Mon objectif n’est pas de détruire Carson ou Trump en faveur d’un autre candidat annoncé ; tous les principaux concurrents occupent leur position actuelle précisément parce qu’ils adhèrent aux principes sous-jacents de l’impérialisme capitaliste (ce qui est précisément le problème).

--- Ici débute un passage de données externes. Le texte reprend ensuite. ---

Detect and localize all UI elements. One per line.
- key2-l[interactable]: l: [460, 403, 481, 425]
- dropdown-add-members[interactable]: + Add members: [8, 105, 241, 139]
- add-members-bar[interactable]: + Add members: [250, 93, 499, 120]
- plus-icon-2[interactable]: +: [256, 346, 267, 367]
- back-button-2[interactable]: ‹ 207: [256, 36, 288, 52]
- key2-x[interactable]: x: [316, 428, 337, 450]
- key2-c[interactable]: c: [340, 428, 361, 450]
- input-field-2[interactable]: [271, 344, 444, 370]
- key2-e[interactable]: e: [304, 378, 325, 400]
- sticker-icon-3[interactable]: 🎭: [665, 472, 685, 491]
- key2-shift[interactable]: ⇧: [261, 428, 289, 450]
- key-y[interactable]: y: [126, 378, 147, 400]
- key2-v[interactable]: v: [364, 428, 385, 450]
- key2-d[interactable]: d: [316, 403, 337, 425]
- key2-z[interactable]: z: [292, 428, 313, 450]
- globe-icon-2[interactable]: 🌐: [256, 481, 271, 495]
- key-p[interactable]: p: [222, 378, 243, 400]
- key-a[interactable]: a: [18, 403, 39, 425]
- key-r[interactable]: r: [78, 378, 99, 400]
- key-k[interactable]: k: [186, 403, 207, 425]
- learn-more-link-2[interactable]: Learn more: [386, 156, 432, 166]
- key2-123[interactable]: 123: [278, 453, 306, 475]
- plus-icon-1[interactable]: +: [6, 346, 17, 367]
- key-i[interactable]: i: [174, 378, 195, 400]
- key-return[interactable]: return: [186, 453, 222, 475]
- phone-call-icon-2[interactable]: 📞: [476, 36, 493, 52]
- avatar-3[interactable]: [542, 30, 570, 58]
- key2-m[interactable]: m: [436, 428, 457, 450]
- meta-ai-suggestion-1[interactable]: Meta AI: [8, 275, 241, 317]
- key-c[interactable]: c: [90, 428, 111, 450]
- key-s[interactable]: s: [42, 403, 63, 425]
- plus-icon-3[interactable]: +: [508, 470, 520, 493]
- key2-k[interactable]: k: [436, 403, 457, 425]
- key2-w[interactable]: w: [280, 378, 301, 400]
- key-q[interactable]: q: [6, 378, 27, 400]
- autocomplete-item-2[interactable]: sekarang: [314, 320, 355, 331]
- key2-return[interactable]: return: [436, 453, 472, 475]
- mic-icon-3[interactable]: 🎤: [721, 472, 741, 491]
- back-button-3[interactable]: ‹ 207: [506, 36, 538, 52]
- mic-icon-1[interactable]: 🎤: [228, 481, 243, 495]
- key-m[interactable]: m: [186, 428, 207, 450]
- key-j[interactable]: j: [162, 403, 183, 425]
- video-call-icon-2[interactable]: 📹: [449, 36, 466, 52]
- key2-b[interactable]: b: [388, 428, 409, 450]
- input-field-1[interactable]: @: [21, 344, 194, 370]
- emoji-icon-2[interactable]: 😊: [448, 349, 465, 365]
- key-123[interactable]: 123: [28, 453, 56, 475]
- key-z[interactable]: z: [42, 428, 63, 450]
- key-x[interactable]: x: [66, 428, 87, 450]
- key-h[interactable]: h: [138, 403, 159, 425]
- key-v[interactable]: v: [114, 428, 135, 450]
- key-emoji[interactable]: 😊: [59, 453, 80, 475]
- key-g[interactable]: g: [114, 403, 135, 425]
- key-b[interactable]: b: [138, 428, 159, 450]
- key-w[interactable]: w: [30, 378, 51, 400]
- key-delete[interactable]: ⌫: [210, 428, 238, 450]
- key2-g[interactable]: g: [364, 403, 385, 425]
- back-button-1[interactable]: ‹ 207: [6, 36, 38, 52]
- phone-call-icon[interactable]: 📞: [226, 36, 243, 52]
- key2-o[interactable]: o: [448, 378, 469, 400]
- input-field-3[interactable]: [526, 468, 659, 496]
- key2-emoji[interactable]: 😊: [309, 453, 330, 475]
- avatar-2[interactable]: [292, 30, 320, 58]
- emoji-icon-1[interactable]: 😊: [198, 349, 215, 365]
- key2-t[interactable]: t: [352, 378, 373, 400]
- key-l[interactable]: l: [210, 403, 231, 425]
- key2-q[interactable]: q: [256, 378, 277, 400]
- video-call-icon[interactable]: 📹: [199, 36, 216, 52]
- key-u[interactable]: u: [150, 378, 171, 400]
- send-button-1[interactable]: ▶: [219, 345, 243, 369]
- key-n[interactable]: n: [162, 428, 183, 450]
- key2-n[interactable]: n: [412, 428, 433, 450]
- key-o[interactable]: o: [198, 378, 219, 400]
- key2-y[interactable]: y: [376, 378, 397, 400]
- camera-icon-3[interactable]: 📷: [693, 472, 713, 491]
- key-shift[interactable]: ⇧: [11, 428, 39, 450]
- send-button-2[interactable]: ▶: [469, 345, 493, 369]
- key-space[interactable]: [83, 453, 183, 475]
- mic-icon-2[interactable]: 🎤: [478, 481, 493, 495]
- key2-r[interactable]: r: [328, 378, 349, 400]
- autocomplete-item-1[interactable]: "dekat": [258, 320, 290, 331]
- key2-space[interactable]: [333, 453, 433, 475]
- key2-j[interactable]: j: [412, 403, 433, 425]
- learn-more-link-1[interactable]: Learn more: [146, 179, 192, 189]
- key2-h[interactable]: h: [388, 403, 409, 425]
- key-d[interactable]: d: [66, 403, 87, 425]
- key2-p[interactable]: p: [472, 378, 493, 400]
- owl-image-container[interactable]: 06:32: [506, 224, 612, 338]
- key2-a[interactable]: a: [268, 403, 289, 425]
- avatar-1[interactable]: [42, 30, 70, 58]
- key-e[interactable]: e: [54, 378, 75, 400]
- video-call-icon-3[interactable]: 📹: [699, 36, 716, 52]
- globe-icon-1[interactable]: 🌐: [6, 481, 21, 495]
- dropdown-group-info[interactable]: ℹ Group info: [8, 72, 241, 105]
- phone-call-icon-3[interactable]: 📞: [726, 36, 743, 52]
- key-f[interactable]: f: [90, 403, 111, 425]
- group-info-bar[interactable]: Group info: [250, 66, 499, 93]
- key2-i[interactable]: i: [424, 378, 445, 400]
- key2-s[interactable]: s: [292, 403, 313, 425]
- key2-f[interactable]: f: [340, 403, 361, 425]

Aucun d’entre eux ne mérite votre soutien, ni le temps que vous pourriez consacrer à vous engager dans le rituel laïc du vote (par lequel vous, en fin de compte, votez pour le vote lui-même – en le reconnaissant, en le légitimant – en approuvant par votre participation la fausse idée selon laquelle « le peuple choisit ses dirigeants »).
En s’engageant dans ce rite l’année prochaine – en soutenant Trump ou Carson ou Rubio ou Cruz ou Clinton ou Sanders – on votera non pas tant pour un candidat que pour le système lui-même, façonné comme il l’est inévitablement par la concentration des richesses utilisées pour créer l’opinion publique (à travers les grands médias et cinq sociétés qui contrôlent 80 % de ce que vous voyez comme « actualités »), et par les coffres ouverts de Wall Street jusqu’aux hommes politiques pratiquement « traditionnels » (y compris le « socialiste » Sanders).
Supposer que le système basé sur des inégalités et une brutalité aussi flagrantes puisse s’adapter pacifiquement aux changements que les gens souhaitent réellement est aussi irrationnel que de supposer qu’un Juif nommé Joseph était le premier ministre d’Égypte il y a 3600 XNUMX ans et qu’il a construit les pyramides pour stocker les céréales.